‘Up Against It’ examines life in the asteroid belt

against it, a science fiction novel by environmental engineer Laura J. Mixon, investigates life aboard the asteroid 25 Phocaea. The book takes a more realistic approach to space adventure, avoiding familiar tropes like FTL drives and instant communications.

“When I read science fiction, I can really dig into things that have a lot of scientific backing,” Mixon says in episode 517 of the Geek’s Guide to the Galaxy podcasting. “When I write, I really try to immerse myself in that challenge of ‘How can I make this believable but still really amaze the reader?'”

against it paints a vivid picture of a space colony full of asteroid miners, gene hackers and Martians. An interesting detail is ‘the Circuit’, a rite of passage in which characters take a 13-year journey around the asteroid belt. “Especially because people are living longer [in the future], they feel they can afford to do that,” Mixon says. “It’s a bit like the people who climb Everest, only I think you feel a bit more like you’re not really a ‘stroider’ unless you can say you’ve done this.”

One of the main characters of the book is Jane Navio, resource management commissioner at 25 Phocaea. For inspiration, Mixon drew on her own experience as a corporate officer at a scandal-ridden investment bank. “I think Jane regrets her past, and dealing with all the political machinations and how you get things done when people have very different agendas than yours, which have had a huge impact on against it,” she says.

She hopes the book will encourage human settlement elsewhere in the solar system. “I really think storytellers are a really important part of creating the future we want to see,” she says. “You have to imagine it before you can do it, so I wanted to write stories about that.”

Listen to the full interview with Laura J. Mixon on episode 517 of Geek’s Guide to the Galaxy (above). And check out some highlights from the discussion below.

Laura J. Mixon on her first novel Astropilots

Melinda Snodgrass was friends with Ellen Datlow, who was the recruiting editor for this new YA series they were launching. They were looking for proposals and suddenly I had a flash of what I knew I wanted to write. I sat down and wrote the first three chapters and an outline in just a very short time — while still sick with the flu, over Thanksgiving weekend — and then felt it. And then, within a week and a half or two, Ellen contacted me and told me she wanted to buy it. I was stunned. I never thought it would be this easy.

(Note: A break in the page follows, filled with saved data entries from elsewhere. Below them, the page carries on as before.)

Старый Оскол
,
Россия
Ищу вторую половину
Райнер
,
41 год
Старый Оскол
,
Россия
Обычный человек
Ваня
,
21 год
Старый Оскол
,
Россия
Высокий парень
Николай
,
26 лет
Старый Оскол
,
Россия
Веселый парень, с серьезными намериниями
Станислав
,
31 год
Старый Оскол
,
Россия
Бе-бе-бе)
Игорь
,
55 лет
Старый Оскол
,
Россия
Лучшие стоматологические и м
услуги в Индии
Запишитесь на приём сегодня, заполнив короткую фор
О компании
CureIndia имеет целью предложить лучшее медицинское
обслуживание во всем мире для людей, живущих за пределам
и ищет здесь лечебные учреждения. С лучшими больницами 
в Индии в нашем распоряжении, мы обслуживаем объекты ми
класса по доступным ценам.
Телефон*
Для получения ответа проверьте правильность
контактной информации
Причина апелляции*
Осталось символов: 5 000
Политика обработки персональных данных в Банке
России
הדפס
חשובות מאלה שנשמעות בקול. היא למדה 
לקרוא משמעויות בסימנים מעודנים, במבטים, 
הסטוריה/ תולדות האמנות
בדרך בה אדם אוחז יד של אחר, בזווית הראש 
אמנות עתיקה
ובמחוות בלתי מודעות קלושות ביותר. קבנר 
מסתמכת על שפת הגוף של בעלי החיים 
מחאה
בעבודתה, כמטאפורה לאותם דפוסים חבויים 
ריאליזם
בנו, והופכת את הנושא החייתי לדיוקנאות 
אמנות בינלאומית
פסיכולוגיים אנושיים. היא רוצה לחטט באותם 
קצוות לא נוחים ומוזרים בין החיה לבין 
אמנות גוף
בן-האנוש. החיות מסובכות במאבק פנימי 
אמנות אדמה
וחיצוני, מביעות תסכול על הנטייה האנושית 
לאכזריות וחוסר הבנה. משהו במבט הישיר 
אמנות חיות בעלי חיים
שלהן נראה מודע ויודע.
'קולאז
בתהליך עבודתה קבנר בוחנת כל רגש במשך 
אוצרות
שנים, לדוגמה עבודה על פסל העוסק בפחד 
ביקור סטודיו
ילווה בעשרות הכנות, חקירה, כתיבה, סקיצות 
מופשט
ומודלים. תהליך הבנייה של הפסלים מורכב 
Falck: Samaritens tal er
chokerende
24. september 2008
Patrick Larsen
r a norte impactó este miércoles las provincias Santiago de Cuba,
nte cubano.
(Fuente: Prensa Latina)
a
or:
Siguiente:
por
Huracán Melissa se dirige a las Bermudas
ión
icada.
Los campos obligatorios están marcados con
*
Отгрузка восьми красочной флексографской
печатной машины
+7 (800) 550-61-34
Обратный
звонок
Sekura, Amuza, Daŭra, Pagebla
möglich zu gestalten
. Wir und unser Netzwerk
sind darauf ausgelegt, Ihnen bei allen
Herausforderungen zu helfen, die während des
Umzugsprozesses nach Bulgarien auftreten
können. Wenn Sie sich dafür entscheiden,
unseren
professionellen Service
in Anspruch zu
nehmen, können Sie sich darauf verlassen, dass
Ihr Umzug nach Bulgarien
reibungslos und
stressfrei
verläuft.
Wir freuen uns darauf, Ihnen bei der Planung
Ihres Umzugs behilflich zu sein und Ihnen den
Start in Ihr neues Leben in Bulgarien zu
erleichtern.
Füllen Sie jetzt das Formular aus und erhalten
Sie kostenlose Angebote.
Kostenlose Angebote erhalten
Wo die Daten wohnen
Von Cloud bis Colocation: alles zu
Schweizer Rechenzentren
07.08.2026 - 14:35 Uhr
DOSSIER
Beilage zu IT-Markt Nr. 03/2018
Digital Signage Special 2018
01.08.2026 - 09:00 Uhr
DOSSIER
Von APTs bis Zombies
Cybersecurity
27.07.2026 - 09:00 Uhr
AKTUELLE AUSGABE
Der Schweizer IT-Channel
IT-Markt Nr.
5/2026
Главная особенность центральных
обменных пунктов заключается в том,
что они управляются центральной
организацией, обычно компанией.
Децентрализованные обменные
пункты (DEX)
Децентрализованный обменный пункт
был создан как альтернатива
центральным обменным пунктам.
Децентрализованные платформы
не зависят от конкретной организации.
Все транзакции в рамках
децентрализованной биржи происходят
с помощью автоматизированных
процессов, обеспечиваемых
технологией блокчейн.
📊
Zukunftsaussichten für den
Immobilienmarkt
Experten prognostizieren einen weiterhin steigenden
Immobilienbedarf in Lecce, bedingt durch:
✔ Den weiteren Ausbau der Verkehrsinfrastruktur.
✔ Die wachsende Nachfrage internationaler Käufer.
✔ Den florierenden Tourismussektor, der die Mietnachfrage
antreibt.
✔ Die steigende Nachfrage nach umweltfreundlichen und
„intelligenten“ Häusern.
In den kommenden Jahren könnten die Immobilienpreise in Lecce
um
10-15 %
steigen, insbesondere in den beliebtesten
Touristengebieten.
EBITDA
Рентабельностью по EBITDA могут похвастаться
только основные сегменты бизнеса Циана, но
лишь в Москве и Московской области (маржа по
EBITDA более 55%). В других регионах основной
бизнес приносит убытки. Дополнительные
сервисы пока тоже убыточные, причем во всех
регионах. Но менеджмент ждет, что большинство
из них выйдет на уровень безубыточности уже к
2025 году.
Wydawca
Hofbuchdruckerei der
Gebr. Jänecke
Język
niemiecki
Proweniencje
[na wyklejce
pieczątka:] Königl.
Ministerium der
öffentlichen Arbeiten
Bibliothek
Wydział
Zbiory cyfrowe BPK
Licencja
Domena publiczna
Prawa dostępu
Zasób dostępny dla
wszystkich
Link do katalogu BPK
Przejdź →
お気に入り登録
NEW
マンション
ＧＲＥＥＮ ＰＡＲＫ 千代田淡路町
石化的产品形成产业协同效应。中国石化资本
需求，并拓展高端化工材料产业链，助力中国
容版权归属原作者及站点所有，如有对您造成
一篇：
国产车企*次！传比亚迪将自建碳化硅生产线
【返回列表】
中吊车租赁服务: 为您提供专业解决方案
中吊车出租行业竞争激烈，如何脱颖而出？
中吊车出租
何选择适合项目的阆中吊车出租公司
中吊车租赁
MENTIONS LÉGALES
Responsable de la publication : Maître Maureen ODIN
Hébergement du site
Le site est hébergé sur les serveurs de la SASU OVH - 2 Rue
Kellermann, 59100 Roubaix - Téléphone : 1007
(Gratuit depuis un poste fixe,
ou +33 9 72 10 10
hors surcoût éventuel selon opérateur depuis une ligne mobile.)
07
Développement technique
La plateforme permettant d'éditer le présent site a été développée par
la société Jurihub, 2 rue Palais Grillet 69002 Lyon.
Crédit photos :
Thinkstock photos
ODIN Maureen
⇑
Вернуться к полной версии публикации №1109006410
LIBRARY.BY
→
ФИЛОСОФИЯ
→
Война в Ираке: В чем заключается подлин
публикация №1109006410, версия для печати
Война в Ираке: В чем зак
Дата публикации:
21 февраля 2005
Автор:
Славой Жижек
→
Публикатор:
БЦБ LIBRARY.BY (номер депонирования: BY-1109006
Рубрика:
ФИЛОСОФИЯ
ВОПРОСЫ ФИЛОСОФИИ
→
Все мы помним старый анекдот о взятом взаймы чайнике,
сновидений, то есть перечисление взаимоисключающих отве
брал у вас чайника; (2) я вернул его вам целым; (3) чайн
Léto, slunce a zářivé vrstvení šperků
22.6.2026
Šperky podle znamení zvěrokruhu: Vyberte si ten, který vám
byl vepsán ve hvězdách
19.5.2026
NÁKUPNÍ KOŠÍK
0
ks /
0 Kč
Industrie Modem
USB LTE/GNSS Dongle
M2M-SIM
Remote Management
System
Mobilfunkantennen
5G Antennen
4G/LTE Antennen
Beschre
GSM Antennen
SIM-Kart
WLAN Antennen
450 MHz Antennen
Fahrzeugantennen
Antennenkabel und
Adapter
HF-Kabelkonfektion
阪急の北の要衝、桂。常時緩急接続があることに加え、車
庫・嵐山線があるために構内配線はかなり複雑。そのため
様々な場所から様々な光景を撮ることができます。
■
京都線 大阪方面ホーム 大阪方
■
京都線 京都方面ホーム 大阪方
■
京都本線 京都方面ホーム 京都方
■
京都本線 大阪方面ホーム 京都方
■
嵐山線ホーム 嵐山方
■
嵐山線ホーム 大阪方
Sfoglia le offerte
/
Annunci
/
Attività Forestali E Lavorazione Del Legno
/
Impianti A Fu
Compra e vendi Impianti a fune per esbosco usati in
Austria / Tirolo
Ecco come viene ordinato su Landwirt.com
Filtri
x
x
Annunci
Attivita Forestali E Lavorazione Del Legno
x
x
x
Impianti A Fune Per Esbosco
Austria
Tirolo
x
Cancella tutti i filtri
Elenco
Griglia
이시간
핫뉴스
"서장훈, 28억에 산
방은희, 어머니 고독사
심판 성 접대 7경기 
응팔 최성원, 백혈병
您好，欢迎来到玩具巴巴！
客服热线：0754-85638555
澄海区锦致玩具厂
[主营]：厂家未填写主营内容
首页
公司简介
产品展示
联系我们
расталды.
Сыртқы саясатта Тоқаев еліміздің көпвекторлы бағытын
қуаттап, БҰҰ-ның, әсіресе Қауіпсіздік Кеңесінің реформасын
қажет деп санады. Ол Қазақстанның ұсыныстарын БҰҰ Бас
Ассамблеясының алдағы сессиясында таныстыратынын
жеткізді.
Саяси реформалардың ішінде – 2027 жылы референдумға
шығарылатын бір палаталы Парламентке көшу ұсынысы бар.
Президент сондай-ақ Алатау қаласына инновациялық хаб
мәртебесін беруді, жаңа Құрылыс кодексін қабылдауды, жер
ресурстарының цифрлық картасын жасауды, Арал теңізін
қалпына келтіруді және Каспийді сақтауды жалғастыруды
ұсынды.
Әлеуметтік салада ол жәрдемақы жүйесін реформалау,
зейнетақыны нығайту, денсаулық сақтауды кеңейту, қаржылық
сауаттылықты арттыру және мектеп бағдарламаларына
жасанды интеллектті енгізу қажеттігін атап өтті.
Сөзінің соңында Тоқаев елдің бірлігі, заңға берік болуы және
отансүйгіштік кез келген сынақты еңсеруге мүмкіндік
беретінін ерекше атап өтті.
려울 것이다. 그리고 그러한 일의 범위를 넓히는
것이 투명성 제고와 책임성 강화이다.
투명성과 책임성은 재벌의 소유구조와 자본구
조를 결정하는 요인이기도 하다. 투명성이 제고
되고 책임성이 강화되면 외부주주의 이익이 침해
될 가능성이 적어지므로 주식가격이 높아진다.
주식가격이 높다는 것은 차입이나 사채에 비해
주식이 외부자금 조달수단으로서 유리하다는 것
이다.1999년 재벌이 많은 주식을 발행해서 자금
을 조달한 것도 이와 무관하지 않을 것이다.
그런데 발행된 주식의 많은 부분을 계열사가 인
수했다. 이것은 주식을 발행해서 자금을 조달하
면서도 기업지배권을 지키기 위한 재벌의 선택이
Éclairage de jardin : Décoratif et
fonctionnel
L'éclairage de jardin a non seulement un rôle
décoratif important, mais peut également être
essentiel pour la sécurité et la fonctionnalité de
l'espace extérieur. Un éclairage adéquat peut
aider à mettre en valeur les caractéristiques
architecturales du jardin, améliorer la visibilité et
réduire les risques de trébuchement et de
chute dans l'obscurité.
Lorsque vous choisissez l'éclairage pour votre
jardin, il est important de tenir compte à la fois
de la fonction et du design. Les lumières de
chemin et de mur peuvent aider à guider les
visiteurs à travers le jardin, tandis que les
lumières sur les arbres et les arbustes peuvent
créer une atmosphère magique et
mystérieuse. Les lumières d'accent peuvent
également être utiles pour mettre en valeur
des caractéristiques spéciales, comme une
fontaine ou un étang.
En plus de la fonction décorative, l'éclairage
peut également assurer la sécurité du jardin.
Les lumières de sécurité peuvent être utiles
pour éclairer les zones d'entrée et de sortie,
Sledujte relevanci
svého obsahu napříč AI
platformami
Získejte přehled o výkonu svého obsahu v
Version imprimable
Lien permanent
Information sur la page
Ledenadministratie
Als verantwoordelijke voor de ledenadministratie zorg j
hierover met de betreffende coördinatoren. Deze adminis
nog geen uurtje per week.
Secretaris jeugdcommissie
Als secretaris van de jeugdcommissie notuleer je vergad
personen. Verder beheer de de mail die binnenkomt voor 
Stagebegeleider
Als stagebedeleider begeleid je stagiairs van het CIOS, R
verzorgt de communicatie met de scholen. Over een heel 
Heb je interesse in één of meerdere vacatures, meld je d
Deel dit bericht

Laura J. Mixon on her novel Proxies:

I learned how to write that while I was at it. It is a story with multiple points of view. The first character you meet has amnesia and it turns out that person is actually one of three personalities that occupy the same body. That person is a young man who has been trained to essentially split his consciousness – essentially he did [dissociative identity disorder]- but it was set up in such a way that he could check several proxy holders at the same time. One of them is a woman, and she is one of the main characters of the book. That’s a challenge to write – and probably read – but I love that book a lot.

Laura J. Mixon on asteroids:

The first scene I wrote [in Up Against It] was actually from Jane’s perspective, when she’s swinging on the vines. They have these chains, which is one way they can travel between different asteroids. There are three that are strung in the same orbit, and they use ion correctional jets to keep them aligned, but the rest, there are what I call “tree orbits,” these stiff cables that run out of the cables between those three asteroids – because asteroids are really far apart. Whenever you see in the movies where all these asteroids are clustered together, that’s not what it really looks like.

Laura J. Mixon on research:

One of my clients was a mining company, BHP Billiton, and David Porterfield was my primary contact. So a lot of the mining details, he was really happy for me to interview him and get information about the kind of challenges miners face and speculate, “What would it be like in a microgravity environment?” I told him I wanted Geoff and his friends to have something plausible but funky and weird to fend off the bad guys when cornered in Geoff’s little claim, and he told me about potato guns. He said, “I actually have one and we can go out and fire it.” It was very nice.